An exact copy of all records is expected, minus the images.

___

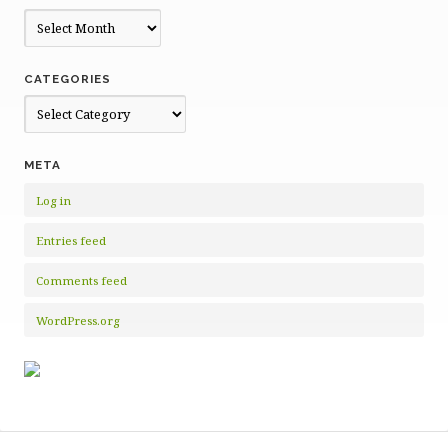
Archives
CATEGORIES
Categories
META
Log in
Entries feed
Comments feed
WordPress.org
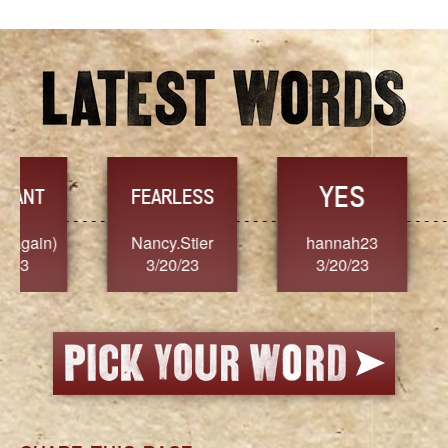
YES
TR
FEARLESS
Nancy.Stier
hannah23
Alaim
3/20/23
3/20/23
3/2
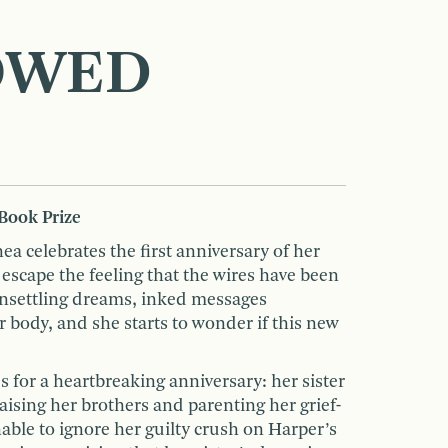
OWED
Book Prize
ea celebrates the first anniversary of her
 escape the feeling that the wires have been
 unsettling dreams, inked messages
 body, and she starts to wonder if this new
 for a heartbreaking anniversary: her sister
ising her brothers and parenting her grief-
able to ignore her guilty crush on Harper’s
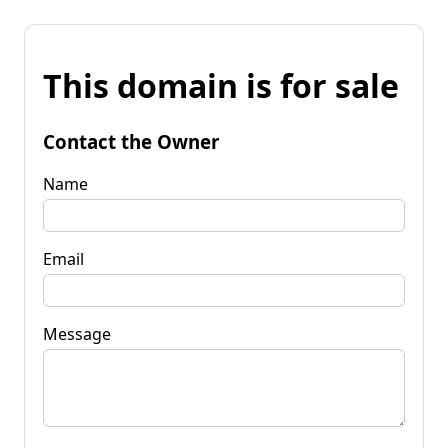
This domain is for sale
Contact the Owner
Name
Email
Message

___

◆ **EXERCISE OUTPUT**:
Archives
CATEGORIES
Categories
META
Log in
Entries feed
Comments feed
WordPress.org
YES
TR
FEARLESS
Nancy.Stier
hannah23
Alaim
3/20/23
3/20/23
3/2
OWED
Book Prize
ea celebrates the first anniversary of her
 escape the feeling that the wires have been
 unsettling dreams, inked messages
 body, and she starts to wonder if this new
 for a heartbreaking anniversary: her sister
ising her brothers and parenting her grief-
able to ignore her guilty crush on Harper’s
This domain is for sale
Contact the Owner
Name
Email
Message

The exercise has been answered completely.